Il y avait 1 616 joueurs dans ce tournoi, dont tout un lot de joueurs gallois. Le WPT m’a plusieurs fois demandé d’interviewer Harris, mais ce n’est pas son truc.
Humble. Simple. Sympathique.
Faites-leur signe
Il y a toujours une partie, parce que l’argent circule sans cesse. Avec le temps, le fish du groupe est à sec et on se retrouve avec quelques habitués de niveau équivalent qui « s’échangent » de l’argent chaque semaine.
Les deux autres endroits où jouer au poker dans le sud du Pays de Galles sont Les Croupiers, à côté du stade de Cardiff, et le Gala Casino dans le centre-ville. J’ai testé Les Croupiers, c’est pas mal. Je n’ai jamais été au Gala Casino.
Je crois que les mises sont les plus faibles de la région. Mais les meilleures parties n’ont pas lieu au casino.

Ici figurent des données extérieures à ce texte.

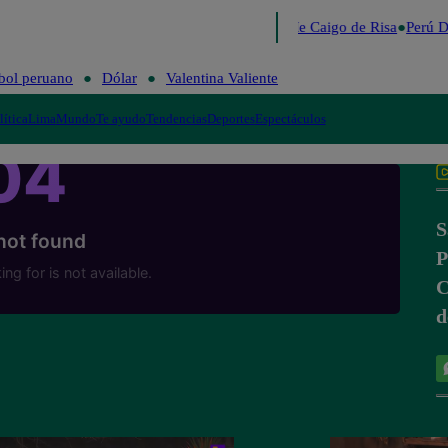
Lo último
Me Caigo de Risa
Perú D
bol peruano
Dólar
Valentina Valiente
lítica
Lima
Mundo
Te ayudo
Tendencias
Deportes
Espectáculos
S
C
d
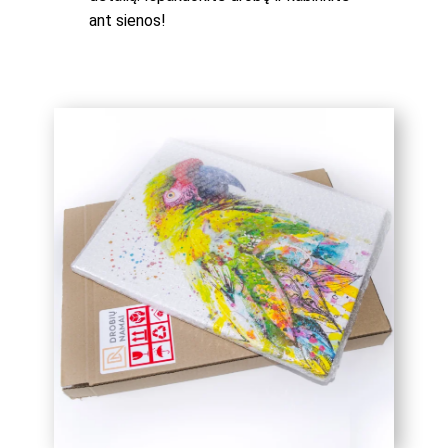
ant sienos!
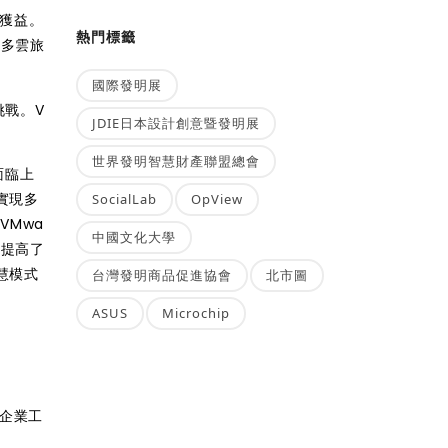
中獲益。
熱門標籤
在多雲旅
國際發明展
挑戰。V
JDIE日本設計創意暨發明展
世界發明智慧財產聯盟總會
面臨上
實現多
SocialLab
OpView
VMwa
中國文化大學
示提高了
慧模式
台灣發明商品促進協會
北市圖
ASUS
Microchip
護企業工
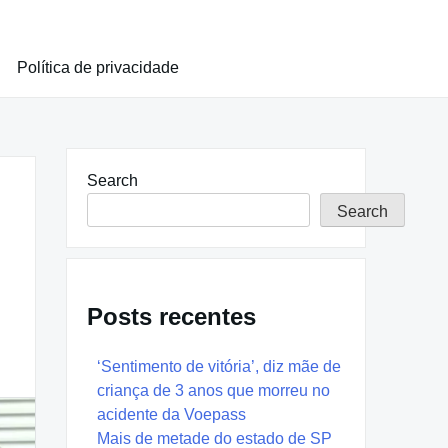
Política de privacidade
Search
Search
Posts recentes
‘Sentimento de vitória’, diz mãe de
criança de 3 anos que morreu no
acidente da Voepass
Mais de metade do estado de SP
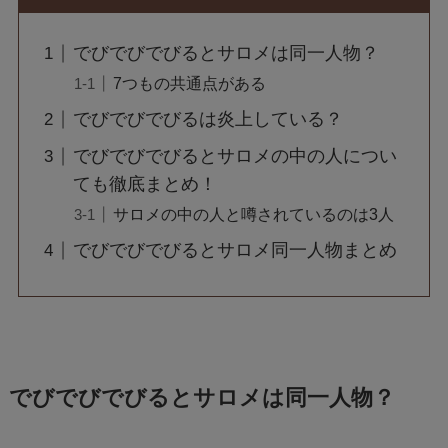
でびでびでびるとサロメは同一人物？
7つもの共通点がある
でびでびでびるは炎上している？
でびでびでびるとサロメの中の人につい
ても徹底まとめ！
サロメの中の人と噂されているのは3人
でびでびでびるとサロメ同一人物まとめ
でびでびでびるとサロメは同一人物？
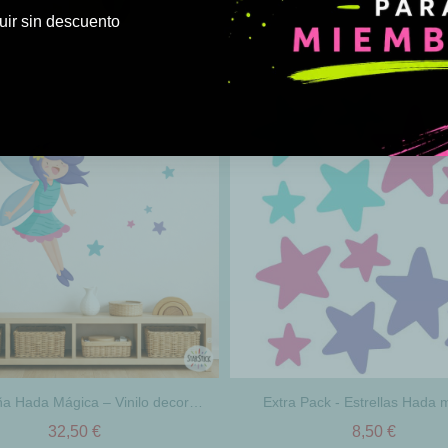
ir sin descuento
Vinilos niña Hada Mágica – Vinilo decorativo encantador para habitación de niña
Extra Pack - Estrellas Hada 
32,50 €
8,50 €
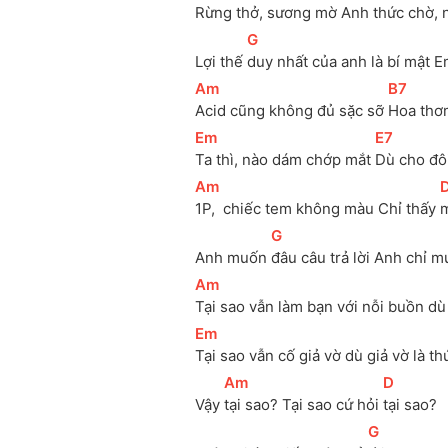
Rừng thở, sương mờ Anh 
thức chờ, 
[
G
]
Lợi thế 
duy nhất của anh là bí mật 
[
Am
]
[
B7
]
Acid cũng không đủ sặc sỡ 
Hoa thơ
[
Em
]
[
E7
]
Ta thì, nào dám chớp mắt 
Dù cho đôi
[
Am
]
[
1P,  chiếc tem không màu Chỉ thấy 
m
[
G
]
Anh muốn 
đâu câu trả lời Anh chỉ m
[
Am
]
Tại sao vẫn làm bạn với nỗi buồn dù
[
Em
]
Tại sao vẫn cố giả vờ dù giả vờ là th
[
Am
]
[
D
]
Vậy 
tại sao? Tại sao cứ hỏi 
tại sao?
[
G
]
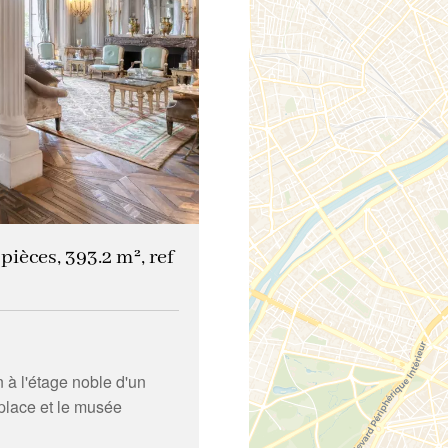
ièces, 393.2 m², ref
 à l'étage noble d'un
place et le musée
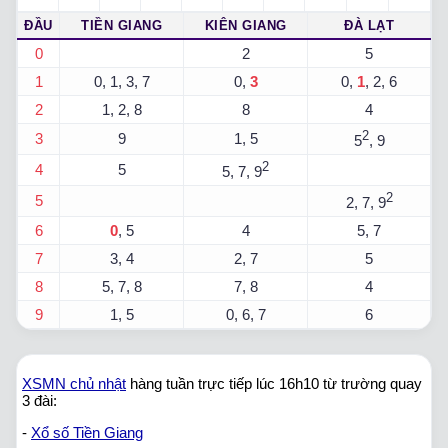
ĐẦU
TIỀN GIANG
KIÊN GIANG
ĐÀ LẠT
0
2
5
1
0, 1, 3, 7
0,
3
0,
1
, 2, 6
2
1, 2, 8
8
4
2
3
9
1, 5
5
, 9
2
4
5
5, 7, 9
2
5
2, 7, 9
6
0
, 5
4
5, 7
7
3, 4
2, 7
5
8
5, 7, 8
7, 8
4
9
1, 5
0, 6, 7
6
XSMN chủ nhật
hàng tuần trực tiếp lúc 16h10 từ trường quay
3 đài:
-
Xổ số Tiền Giang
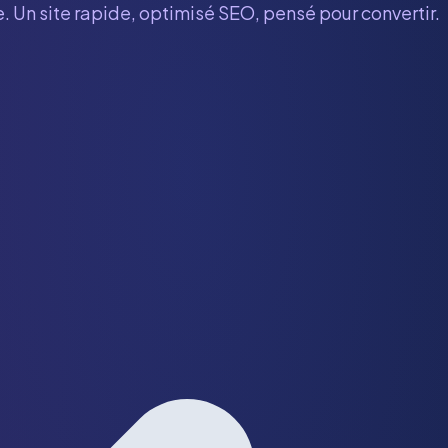
. Un site rapide, optimisé SEO, pensé pour convertir.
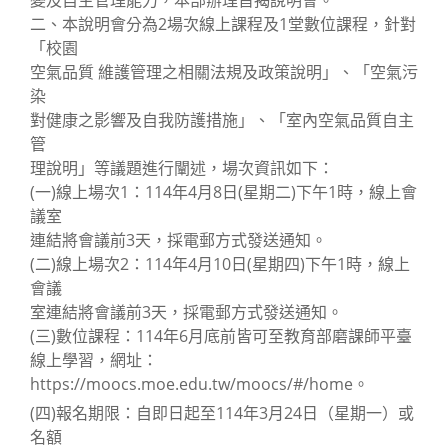
變及自主管理能力，本部辦理旨揭說明會。
二、本說明會分為2場次線上課程及1堂數位課程，針對
「校園
空氣品質 維護管理之相關法規及政策說明」、「空氣污
染
對健康之影響及自我防護措施」、「室內空氣品質自主
管
理說明」等議題進行闡述，場次資訊如下：
(一)線上場次1：114年4月8日(星期二)下午1時，線上會
議室
連結將會議前3天，採電郵方式發送通知。
(二)線上場次2：114年4月10日(星期四)下午1時，線上
會議
室連結將會議前3天，採電郵方式發送通知。
(三)數位課程：114年6月底前皆可至教育部磨課師平臺
線上學習，網址：
https://moocs.moe.edu.tw/moocs/#/home。
(四)報名期限：自即日起至114年3月24日（星期一）或
名額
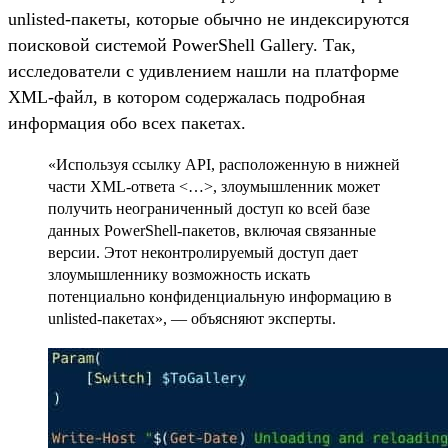
unlisted-пакеты, которые обычно не индексируются
поисковой системой PowerShell Gallery. Так,
исследователи с удивлением нашли на платформе
XML-файл, в котором содержалась подробная
информация обо всех пакетах.
«Используя ссылку API, расположенную в нижней
части XML-ответа <…>, злоумышленник может
получить неограниченный доступ ко всей базе
данных PowerShell-пакетов, включая связанные
версии. Этот неконтролируемый доступ дает
злоумышленнику возможность искать
потенциально конфиденциальную информацию в
unlisted-пакетах», — объясняют эксперты.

Elles sont organisées autour de tables de cuisine, au pub, avec de l’argent sous la table au cas où le policier du coin décide qu’il s’ennuie trop.
J’ai vu des mariages se déchirer à cause de ces parties. Des cheveux blanchir. Mais j’ai aussi vu se former des amitiés incroyables.
Si vous passez dans la région et que vous voyez ces gars jouer au poker dans un coin d’un pub éclairé à la bougie, faites-leur signe. Sortez quelques billets, et on vous fera une place.